Таинственное предательство в Байонне свершилось. Жозеф, брат Наполеона, воцарился на троне, которого был вероломно лишен король Карл. Фердинанд, наследник короны Испании и Индий, едва услышал, как его провозгласили седьмым монархом этого имени, как сложил свои королевские функции в пользу Регентства и поспешил в ловушку, которая уже держала его отца в плену на почве Франции. Поразительное известие прибыло в разные части Южной Америки в течение 1808 года. Эффект был везде одинаков. Один момент полного недоумения, мгновение пошатывания под ударом неожиданности, а затем великолепный взрыв лояльности со стороны простодушного креольского населения! Эль Рей, Король — этот почти мифический суверен, которого невежественно обожали как олицетворение мудрости и благодеяния, как бы жестоко ни правили вице-короли или ни угнетали генерал-капитаны, — можно ли было представить его пленником, подписавшим собственное унижение, отрекшимся от своих незапамятных прав? И Фердинанд, молодой монарх, о котором так мало было известно и так много ожидалось, — он тоже добровольный узник, в то время как француз царствует в Мадриде? Это была новость, действительно, чтобы сбить с толку нации, которые до сих пор оставались довольны в младенческой опеке, неосознающие, нежелающие прав людей! Адреса, пылкие лояльностью, были отправлены в Испанию, воплощая клятвы вечной привязанности к Королю и ненависти к Жозефу, узурпатору. Французские жители в Венесуэле были публично прокляты возбужденными креолами; французский флаг был оскорблен, и французские посланники были рады спастись со своими жизнями из рук разъяренных колонистов. Ни один испанский монарх никогда не имел более прочной власти над Индиями, чем Фердинанд VII, когда Испания была потеряна для него в июле и августе 1808 года.

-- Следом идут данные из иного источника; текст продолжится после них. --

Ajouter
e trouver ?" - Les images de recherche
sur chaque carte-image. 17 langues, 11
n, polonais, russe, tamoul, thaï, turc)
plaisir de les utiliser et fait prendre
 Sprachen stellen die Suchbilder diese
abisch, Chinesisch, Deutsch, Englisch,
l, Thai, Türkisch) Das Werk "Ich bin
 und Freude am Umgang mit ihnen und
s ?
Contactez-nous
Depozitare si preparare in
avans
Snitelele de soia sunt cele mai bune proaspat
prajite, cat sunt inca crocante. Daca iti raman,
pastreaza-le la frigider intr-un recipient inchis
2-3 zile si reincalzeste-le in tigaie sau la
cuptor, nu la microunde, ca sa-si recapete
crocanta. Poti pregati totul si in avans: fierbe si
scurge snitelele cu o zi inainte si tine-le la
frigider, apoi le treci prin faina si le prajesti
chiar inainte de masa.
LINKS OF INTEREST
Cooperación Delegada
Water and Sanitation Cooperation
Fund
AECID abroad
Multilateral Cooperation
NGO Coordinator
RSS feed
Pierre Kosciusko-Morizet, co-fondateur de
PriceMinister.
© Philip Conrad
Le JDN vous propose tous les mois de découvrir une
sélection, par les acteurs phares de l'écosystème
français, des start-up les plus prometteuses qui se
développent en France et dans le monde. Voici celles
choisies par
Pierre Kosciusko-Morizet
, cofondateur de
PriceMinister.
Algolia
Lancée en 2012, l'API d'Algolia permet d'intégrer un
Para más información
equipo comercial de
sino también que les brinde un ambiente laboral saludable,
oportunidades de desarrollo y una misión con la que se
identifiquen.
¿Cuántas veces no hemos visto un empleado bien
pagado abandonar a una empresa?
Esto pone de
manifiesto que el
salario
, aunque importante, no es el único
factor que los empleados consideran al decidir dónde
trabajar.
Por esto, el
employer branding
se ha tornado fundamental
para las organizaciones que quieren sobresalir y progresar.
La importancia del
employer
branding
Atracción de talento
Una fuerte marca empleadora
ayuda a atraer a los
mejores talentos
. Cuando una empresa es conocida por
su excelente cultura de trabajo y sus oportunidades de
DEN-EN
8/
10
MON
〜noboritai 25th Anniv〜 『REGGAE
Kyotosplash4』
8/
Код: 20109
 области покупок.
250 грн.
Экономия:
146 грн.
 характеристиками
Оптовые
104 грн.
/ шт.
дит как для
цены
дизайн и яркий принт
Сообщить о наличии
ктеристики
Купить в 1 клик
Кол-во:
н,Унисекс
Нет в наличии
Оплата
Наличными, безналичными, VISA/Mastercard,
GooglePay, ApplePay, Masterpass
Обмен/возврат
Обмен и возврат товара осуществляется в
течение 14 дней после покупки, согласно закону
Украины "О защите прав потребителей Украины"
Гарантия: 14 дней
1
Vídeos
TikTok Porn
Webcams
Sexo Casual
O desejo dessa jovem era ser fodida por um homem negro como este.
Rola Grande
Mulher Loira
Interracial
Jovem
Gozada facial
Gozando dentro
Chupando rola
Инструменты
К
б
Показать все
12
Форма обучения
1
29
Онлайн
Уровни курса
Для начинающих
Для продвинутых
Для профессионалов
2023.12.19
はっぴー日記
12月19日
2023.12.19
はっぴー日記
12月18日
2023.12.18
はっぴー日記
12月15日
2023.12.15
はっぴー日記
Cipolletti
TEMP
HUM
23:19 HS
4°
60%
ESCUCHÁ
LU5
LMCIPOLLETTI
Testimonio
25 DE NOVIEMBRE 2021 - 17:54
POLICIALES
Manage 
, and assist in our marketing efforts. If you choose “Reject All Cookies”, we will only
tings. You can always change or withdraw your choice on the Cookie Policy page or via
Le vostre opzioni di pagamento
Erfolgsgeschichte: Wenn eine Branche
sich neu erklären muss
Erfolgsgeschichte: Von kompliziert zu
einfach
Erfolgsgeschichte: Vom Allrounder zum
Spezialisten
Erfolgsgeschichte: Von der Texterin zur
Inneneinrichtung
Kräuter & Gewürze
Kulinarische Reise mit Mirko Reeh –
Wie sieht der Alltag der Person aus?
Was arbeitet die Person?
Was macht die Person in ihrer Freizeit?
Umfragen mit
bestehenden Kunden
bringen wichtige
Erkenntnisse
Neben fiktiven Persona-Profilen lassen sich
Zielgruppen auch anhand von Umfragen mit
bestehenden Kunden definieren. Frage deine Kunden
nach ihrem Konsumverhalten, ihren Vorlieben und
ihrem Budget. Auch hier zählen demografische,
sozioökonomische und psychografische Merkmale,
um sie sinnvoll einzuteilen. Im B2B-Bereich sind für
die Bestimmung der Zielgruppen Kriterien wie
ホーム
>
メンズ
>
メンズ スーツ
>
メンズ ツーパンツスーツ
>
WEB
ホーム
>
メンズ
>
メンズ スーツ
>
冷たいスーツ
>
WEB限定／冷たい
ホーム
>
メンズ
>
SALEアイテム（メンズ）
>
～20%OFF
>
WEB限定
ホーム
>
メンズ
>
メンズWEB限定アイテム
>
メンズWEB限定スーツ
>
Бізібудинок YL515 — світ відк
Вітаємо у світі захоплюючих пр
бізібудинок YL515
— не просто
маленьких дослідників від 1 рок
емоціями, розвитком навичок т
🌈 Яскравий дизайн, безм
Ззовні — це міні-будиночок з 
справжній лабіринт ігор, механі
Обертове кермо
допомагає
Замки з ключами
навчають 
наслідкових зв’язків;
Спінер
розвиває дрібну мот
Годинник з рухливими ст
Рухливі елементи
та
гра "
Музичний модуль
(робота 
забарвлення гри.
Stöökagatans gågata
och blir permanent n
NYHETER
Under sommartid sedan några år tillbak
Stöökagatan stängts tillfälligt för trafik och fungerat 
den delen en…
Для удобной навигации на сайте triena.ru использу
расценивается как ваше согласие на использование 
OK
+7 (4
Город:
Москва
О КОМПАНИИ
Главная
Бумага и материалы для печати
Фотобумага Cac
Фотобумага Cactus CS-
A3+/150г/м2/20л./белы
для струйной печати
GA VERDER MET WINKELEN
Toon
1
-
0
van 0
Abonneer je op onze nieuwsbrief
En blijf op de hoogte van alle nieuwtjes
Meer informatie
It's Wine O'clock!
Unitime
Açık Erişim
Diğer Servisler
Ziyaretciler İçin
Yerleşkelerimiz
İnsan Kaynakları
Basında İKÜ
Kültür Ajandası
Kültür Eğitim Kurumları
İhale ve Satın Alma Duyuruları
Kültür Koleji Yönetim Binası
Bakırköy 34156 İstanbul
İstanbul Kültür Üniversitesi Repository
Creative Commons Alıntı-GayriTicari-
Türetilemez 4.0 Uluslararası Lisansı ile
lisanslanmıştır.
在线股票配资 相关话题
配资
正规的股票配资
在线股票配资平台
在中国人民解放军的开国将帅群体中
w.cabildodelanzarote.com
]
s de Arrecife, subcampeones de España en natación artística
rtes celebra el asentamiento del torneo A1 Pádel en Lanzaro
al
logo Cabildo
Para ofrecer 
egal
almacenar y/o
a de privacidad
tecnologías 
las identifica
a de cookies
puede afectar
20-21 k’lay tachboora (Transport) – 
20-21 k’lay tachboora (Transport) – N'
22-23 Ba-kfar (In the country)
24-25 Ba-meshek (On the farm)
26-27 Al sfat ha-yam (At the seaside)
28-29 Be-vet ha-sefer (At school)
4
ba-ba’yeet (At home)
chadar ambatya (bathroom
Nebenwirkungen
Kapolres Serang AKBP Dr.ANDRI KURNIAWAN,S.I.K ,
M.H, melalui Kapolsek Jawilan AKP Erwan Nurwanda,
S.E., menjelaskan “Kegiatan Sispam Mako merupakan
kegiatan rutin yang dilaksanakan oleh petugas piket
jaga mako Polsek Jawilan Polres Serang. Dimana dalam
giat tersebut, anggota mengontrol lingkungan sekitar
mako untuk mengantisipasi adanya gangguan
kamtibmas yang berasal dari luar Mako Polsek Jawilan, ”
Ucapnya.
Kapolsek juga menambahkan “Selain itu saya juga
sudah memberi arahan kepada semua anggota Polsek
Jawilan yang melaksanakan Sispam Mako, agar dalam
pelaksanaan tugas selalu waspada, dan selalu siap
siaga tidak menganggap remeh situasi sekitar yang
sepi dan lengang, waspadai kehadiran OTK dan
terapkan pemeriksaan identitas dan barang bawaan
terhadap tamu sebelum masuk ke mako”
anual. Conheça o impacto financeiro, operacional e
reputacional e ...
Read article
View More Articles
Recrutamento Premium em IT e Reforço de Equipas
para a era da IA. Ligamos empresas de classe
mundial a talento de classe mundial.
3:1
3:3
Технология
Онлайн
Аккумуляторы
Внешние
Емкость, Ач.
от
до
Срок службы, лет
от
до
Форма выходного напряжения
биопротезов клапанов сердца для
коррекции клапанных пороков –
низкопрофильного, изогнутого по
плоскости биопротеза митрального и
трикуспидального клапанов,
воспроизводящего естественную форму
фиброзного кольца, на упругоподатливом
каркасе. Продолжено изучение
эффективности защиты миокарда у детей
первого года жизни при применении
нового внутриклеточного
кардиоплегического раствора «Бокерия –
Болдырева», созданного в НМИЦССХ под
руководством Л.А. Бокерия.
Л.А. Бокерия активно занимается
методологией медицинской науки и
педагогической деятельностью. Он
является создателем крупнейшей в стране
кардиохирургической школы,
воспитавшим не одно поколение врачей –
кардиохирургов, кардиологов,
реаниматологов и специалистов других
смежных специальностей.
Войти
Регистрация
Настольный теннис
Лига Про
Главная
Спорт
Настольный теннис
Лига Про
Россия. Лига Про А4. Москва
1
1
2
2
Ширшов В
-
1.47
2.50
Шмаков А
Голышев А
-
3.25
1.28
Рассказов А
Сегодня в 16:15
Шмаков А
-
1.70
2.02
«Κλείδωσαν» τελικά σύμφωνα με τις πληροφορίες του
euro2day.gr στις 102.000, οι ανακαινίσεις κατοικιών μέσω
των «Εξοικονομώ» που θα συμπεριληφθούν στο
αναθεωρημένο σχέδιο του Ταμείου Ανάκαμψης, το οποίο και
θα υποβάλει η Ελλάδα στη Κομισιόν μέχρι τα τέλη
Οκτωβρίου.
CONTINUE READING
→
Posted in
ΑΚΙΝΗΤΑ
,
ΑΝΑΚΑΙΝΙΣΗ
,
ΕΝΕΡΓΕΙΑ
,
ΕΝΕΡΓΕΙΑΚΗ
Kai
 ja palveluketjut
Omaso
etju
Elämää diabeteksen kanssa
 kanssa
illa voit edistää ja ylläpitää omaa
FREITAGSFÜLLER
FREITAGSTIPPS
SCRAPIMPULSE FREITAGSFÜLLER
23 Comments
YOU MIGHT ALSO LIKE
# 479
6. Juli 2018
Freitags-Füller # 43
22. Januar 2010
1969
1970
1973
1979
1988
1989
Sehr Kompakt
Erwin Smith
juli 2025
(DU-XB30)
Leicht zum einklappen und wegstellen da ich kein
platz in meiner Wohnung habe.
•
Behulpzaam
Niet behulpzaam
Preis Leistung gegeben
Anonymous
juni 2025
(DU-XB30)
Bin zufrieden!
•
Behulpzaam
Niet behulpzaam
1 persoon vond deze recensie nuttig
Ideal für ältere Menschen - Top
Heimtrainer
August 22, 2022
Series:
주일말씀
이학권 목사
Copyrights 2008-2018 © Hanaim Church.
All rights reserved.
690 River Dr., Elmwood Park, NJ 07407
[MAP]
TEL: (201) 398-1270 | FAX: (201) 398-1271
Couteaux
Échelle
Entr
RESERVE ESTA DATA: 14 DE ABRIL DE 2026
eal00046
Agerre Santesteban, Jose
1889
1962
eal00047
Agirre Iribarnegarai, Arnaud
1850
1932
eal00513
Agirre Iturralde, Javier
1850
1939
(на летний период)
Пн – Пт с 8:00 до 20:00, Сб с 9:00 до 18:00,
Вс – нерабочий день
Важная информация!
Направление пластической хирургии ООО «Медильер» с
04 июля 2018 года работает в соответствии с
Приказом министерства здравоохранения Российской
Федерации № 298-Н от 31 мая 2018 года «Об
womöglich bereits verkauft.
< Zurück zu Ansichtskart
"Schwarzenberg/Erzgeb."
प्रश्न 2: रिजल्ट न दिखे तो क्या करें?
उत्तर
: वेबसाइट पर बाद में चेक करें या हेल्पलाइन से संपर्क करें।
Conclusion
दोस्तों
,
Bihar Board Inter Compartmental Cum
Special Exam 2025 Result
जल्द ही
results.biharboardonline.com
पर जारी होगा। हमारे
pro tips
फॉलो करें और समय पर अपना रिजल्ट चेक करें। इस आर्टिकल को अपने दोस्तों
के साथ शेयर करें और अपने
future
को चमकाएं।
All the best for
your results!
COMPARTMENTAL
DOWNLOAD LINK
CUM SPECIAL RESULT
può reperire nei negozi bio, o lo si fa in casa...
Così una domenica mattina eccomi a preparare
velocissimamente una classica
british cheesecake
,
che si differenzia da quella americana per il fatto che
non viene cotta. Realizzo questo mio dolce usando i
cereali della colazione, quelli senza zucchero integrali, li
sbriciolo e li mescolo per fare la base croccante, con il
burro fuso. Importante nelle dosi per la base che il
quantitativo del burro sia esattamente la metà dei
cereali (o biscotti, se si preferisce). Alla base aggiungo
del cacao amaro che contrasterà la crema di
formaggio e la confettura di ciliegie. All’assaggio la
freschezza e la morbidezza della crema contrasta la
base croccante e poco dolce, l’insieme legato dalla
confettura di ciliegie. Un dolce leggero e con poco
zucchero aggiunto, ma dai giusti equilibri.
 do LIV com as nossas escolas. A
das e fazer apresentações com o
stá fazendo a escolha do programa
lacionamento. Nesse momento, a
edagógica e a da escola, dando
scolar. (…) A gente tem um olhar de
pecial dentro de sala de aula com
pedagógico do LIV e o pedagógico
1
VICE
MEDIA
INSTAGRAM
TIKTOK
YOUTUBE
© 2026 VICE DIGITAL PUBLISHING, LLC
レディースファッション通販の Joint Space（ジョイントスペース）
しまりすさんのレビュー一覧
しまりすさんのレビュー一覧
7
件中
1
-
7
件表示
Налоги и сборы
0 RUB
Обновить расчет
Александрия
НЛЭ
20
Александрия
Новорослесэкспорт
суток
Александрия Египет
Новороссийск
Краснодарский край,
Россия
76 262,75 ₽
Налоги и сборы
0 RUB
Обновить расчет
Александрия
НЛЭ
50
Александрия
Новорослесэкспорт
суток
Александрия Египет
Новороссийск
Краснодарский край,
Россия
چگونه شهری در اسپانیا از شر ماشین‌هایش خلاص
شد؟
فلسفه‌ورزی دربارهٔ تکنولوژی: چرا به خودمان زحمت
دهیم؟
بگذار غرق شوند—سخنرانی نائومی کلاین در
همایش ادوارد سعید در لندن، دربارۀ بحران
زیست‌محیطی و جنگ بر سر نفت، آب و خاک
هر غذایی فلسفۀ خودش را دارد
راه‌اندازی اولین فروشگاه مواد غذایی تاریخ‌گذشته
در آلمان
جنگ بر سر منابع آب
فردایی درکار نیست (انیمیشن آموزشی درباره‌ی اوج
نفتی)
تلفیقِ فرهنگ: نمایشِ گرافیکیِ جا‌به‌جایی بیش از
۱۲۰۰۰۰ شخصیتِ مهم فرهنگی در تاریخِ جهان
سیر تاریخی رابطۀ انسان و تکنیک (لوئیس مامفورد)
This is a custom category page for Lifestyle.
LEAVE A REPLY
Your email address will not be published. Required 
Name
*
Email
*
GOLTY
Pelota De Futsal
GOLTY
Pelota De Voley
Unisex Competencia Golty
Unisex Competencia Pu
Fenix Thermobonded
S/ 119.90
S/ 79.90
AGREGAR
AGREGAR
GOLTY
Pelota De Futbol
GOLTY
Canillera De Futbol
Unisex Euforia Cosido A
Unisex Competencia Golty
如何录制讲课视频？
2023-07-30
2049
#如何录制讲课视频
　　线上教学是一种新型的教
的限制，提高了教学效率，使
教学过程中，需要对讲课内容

Но вскоре возник тот неизбежный вопрос, первый в катехизисе всего человеческого общества: Кому мы должны подчиняться? Королю, чья рука не слишком легко весила эти многие годы, отрекшемуся узнику в Байонне; Фердинанду, уступающему свою власть в руки безымянного Регентства, а свою столицу — брату корсиканского императора; Испании, наводненной двумястами тысячами иностранных войск; посланникам под рукой от Жозефа, от Регентства, от Хунты Астурии, от Хунты Севильи, каждый из которых одинаково утверждает свое право на власть над колониями как законные обладатели юрисдикции в самой Испании! Воцарение Жозефа, по сути, дало минутную независимость Испанской Америке, и королевские губернаторы были предоставлены самим себе для поддержания своей власти. Колонии впервые были призваны обеспечить свою собственную защиту — приглашены, а не приказаны подчиняться; и они доказали свою лояльность, отправив огромные суммы в золоте и серебре Хунте в Кадисе, а также своим стремлением выяснить, в ком на самом деле покоится законное правительство Испании. Постепенно, однако, сознание их собственной сущности охватило венесуэльцев и новогранадцев, и они задумались об учреждении административной Хунты своей собственной, пока лучшие времена не забрезжат над Испанией. Слепо неосмотрительный, вице-король яростно воспротивился проекту, и с теми войсками, которые оставались в колониях, первые Хунты были разогнаны или перебиты. Последовали склоки, пока граждане Каракаса тихо не сместили главных колониальных властей и не назначили Хунту Супрема для управления делами от имени Фердинанда VII. Известие об этом шаге, однако, было встречено с большой тревогой мудрой Хунтой Кадиса, и 31 августа 1810 года была выпущена прокламация, объявляющая провинцию Каракас в состоянии строгой блокады. Последовала война манифестов, пока провинции не просветились относительно своей собственной важности и силы и не опубликовали 5 июля 1811 года Декларацию своей независимости. Едва это было сделано, как испанские Кортесы предложили либеральные условия соглашения, но они были отвергнуты. Нация, которая в 1808 году считала сладким быть подданной, объявила себя три года спустя за безусловную независимость. Ардентный революционер, генерал Миранда, был поставлен во главе некоторых поспешно набранных сил и выступил в поле против испанского командующего, дона Доминго Монтеверде, который принял враждебную позицию сразу после Декларации.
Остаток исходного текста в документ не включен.